India is a land of cognitive dissonance, a sensory overload, a place where every sensation is aroused at the same time. Good dances with evil; life embraces death; beauty defies decay. Here extreme poverty cohabits with ostentatious luxury. Here opposing actions happen simultaneously without reason nor order of sequence. Life blossoms and never ceases to exist. It takes every form imaginable and occupies every inch of empty space across all dimensions.
I sense incomprehensible chaos and see a mesmeric clash of all things which exist in the here and now. Traffic, storefronts, dwellings, and places of worship sprawl along the busy streets as far as my eye can see.
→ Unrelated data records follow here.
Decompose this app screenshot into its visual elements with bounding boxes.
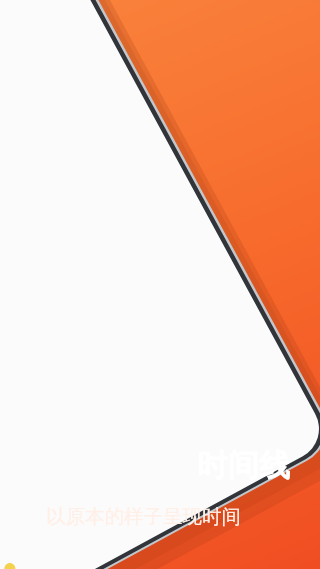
button[interactable]: 时间线，以原本的样子呈现时间 [0, 0, 320, 569]
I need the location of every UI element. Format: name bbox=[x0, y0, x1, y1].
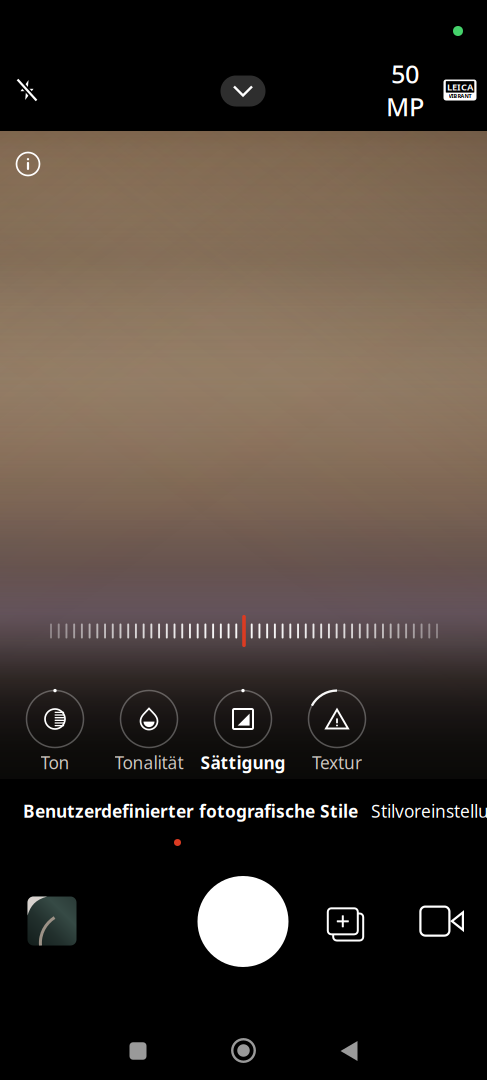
staticText: Textur bbox=[312, 751, 362, 774]
staticText: Stilvoreinstellungen bbox=[371, 800, 487, 822]
button[interactable]: Letzte Aufnahme bbox=[17, 886, 87, 956]
staticText: Ton bbox=[40, 751, 70, 774]
button[interactable]: Sättigung bbox=[196, 684, 290, 776]
button[interactable]: Übersicht bbox=[107, 1025, 169, 1077]
button[interactable]: Blitz aus bbox=[4, 67, 50, 113]
button[interactable]: 50 Megapixel bbox=[382, 67, 428, 113]
button[interactable]: Video aufnehmen bbox=[407, 893, 463, 949]
button[interactable]: Leica Vibrant bbox=[438, 68, 482, 112]
button[interactable]: Zurück bbox=[318, 1025, 380, 1077]
button[interactable]: Modus wechseln bbox=[214, 69, 272, 113]
staticText: Benutzerdefinierter fotografische Stile bbox=[23, 800, 358, 822]
button[interactable]: Stilvoreinstellungen bbox=[371, 801, 487, 821]
staticText: MP bbox=[386, 90, 424, 123]
staticText: VIBRANT bbox=[449, 92, 472, 100]
button[interactable]: Textur bbox=[290, 684, 384, 776]
staticText: Tonalität bbox=[114, 751, 184, 774]
staticText: Sättigung bbox=[200, 751, 286, 774]
button[interactable]: Startbildschirm bbox=[212, 1024, 274, 1076]
button[interactable]: Ton bbox=[8, 684, 102, 776]
button[interactable]: Auslöser bbox=[188, 866, 298, 976]
button[interactable]: Information bbox=[6, 142, 50, 186]
button[interactable]: Benutzerdefinierter fotografische Stile bbox=[23, 801, 363, 856]
button[interactable]: Tonalität bbox=[102, 684, 196, 776]
button[interactable]: Stil hinzufügen bbox=[315, 894, 371, 950]
staticText: LEICA bbox=[447, 81, 473, 93]
staticText: 50 bbox=[391, 57, 419, 90]
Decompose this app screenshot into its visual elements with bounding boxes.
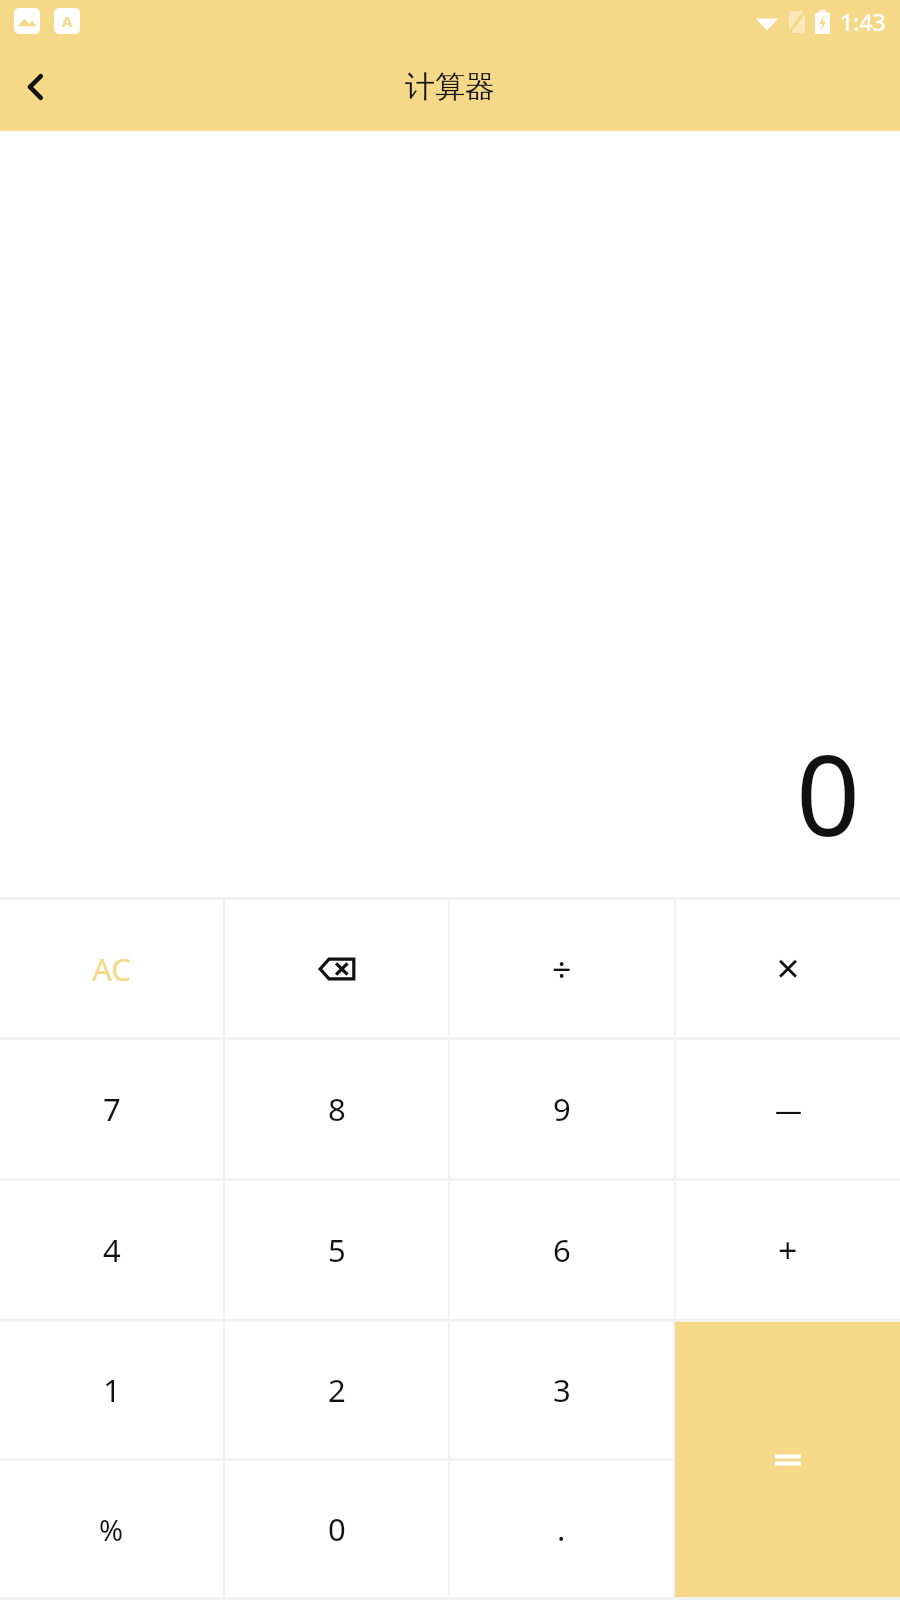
button[interactable]: 1 <box>0 1322 223 1458</box>
button[interactable]: 6 <box>450 1181 674 1319</box>
staticText: ÷ <box>552 946 572 992</box>
staticText: A <box>62 11 73 31</box>
button[interactable]: ÷ <box>450 900 674 1037</box>
button[interactable]: 9 <box>450 1040 674 1178</box>
staticText: 7 <box>103 1088 121 1130</box>
button[interactable]: ✕ <box>676 900 900 1037</box>
button[interactable]: 8 <box>225 1040 448 1178</box>
staticText: % <box>99 1510 124 1549</box>
button[interactable]: 2 <box>225 1322 448 1458</box>
button[interactable]: % <box>0 1461 223 1597</box>
button[interactable]: . <box>450 1461 673 1597</box>
staticText: 6 <box>553 1229 571 1271</box>
button[interactable]: Equals <box>675 1322 900 1597</box>
button[interactable]: Back <box>0 51 72 123</box>
staticText: 2 <box>328 1369 346 1411</box>
staticText: 9 <box>553 1088 571 1130</box>
staticText: 3 <box>553 1369 571 1411</box>
staticText: 0 <box>795 716 860 869</box>
staticText: . <box>557 1508 566 1550</box>
button[interactable]: — <box>676 1040 900 1178</box>
staticText: 计算器 <box>405 68 495 106</box>
staticText: 1:43 <box>840 6 886 37</box>
staticText: 1 <box>103 1369 121 1411</box>
staticText: AC <box>92 948 131 990</box>
button[interactable]: + <box>676 1181 900 1319</box>
staticText: — <box>775 1091 802 1128</box>
button[interactable]: 0 <box>225 1461 448 1597</box>
staticText: 4 <box>103 1229 121 1271</box>
button[interactable]: 5 <box>225 1181 448 1319</box>
staticText: 0 <box>328 1508 346 1550</box>
button[interactable]: 7 <box>0 1040 223 1178</box>
staticText: 8 <box>328 1088 346 1130</box>
staticText: ✕ <box>775 951 801 987</box>
button[interactable]: Backspace <box>225 900 448 1037</box>
staticText: 5 <box>328 1229 346 1271</box>
button[interactable]: 3 <box>450 1322 673 1458</box>
button[interactable]: 4 <box>0 1181 223 1319</box>
button[interactable]: AC <box>0 900 223 1037</box>
staticText: + <box>778 1227 798 1273</box>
This mayhem forces me to anchor my very being to the sole instant in which I exist. No time to think about the past or plan for the imminent future. It’s the here and now that matters the most in India.
Life, there is life here; and death, there is death here – no separation in between. Existence doesn’t arrest with death. Vital energy assumes a different form and continues on, until the being reaches ultimate bliss an liberation in an extracorporeal dimension, at which point the cycle of reincarnation terminates.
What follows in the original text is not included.